Comparison of the Mechanical Properties and Push-out Bond Strength of Self-adhesive and Conventional Resin Cements on Fiber Post Cementation

Abstract

SUMMARY Objectives The purpose of this study was to compare the mechanical properties and push-out bond strength of self-adhesive resin cements (SACs) and a conventional resin cement (CRC). Methods and Materials Eighty bovine incisors were divided into four groups for cementation of a fiberglass post (Whitepost - FGM Dental Group, Coral Springs, FL) with different resin cements: three SACs (Maxcem Elite, MAX - Kerr; Calibra Universal, CAL - Dentsply; and RelyX Unicem 2, RUN - 3M Oral Care) and one CRC (RelyX Ultimate, RXU - 3M Oral Care). The groups were subdivided into two groups each (n=10) for evaluation of the push-out bond strength test (POBS) after 24 hours of water storage or after thermal aging (5000 cycles), following 24 hours of storage. The failure modes were evaluated using a stereomicroscope. Flexural strength (FS) and modulus of elasticity (EM) were determined using a three-point bending.
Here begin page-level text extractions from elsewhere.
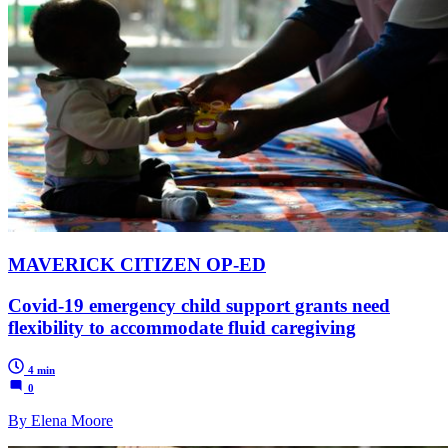
MAVERICK CITIZEN OP-ED
Covid-19 emergency child support grants need
flexibility to accommodate fluid caregiving
4 min
0
By Elena Moore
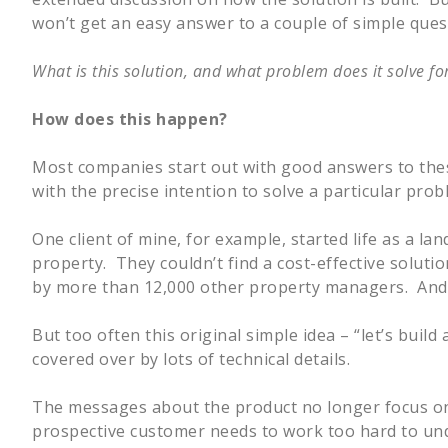
won’t get an easy answer to a couple of simple ques
What is this solution, and what problem does it solve f
How does this happen?
Most companies start out with good answers to thes
with the precise intention to solve a particular prob
One client of mine, for example, started life as a la
property. They couldn’t find a cost-effective solut
by more than 12,000 other property managers. And i
But too often this original simple idea – “let’s build
covered over by lots of technical details.
The messages about the product no longer focus on “
prospective customer needs to work too hard to und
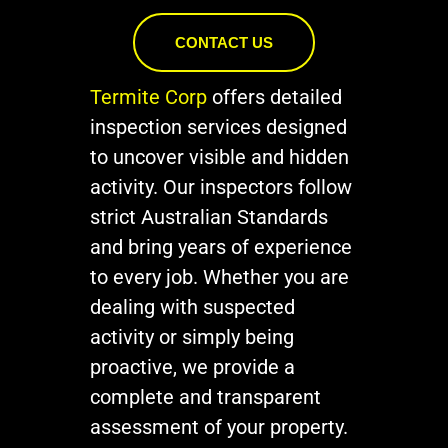
CONTACT US
Termite Corp
offers detailed
inspection services designed
to uncover visible and hidden
activity. Our inspectors follow
strict Australian Standards
and bring years of experience
to every job. Whether you are
dealing with suspected
activity or simply being
proactive, we provide a
complete and transparent
assessment of your property.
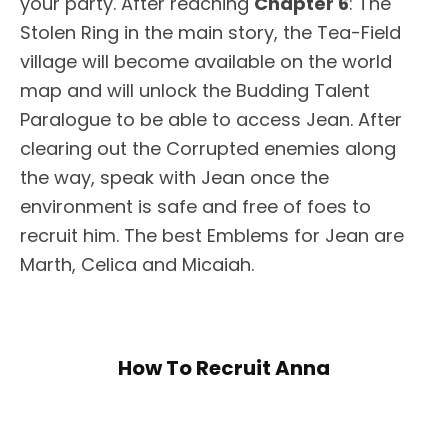
your party. After reaching
Chapter 6
: The
Stolen Ring in the main story, the Tea-Field
village will become available on the world
map and will unlock the Budding Talent
Paralogue to be able to access Jean. After
clearing out the Corrupted enemies along
the way, speak with Jean once the
environment is safe and free of foes to
recruit him. The best Emblems for Jean are
Marth, Celica and Micaiah.
How To Recruit Anna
Also, pH of the cements was measured over 48 hours and filler morphology was observed by scanning electron microscopy. Appropriate statistical analyses were performed by SPSS 21.0 (SPSS Inc., Chicago, IL, USA), with a significance level set at 5%. Results: RXU presented the highest POBS at both evaluation times. Among the SACs, RUN and CAL presented significantly lower POBS than MAX in cervical and middle-thirds at the 24-hour evaluation, and in all root regions after thermocycling. Adhesive failure between the cement and dentin were the most prevalent fractures at both times evaluated. MAX presented the lowest FS and RUN showed the highest EM. The pH reached the minimal point at the 30-minute evaluation for RXU and MAX. For RUN and CAL, the minimal pH was observed at the 60-minute evaluation. RXU and RUN presented spherical and regular filler particles, while MAX and CAL presented irregularly shaped and sized filler particles. Conclusions The mechanical behavior of SACs is not superior to CRC; however, among all the SACs evaluated, MAX presented the highest POBS and stability after thermocycling evaluation. MAX also reached the closest neutral pH after 48 hours. Therefore, SACs with low initial pH and strong neutralization reactions are recommended, because these characteristics may lead to better mechanical properties and stability.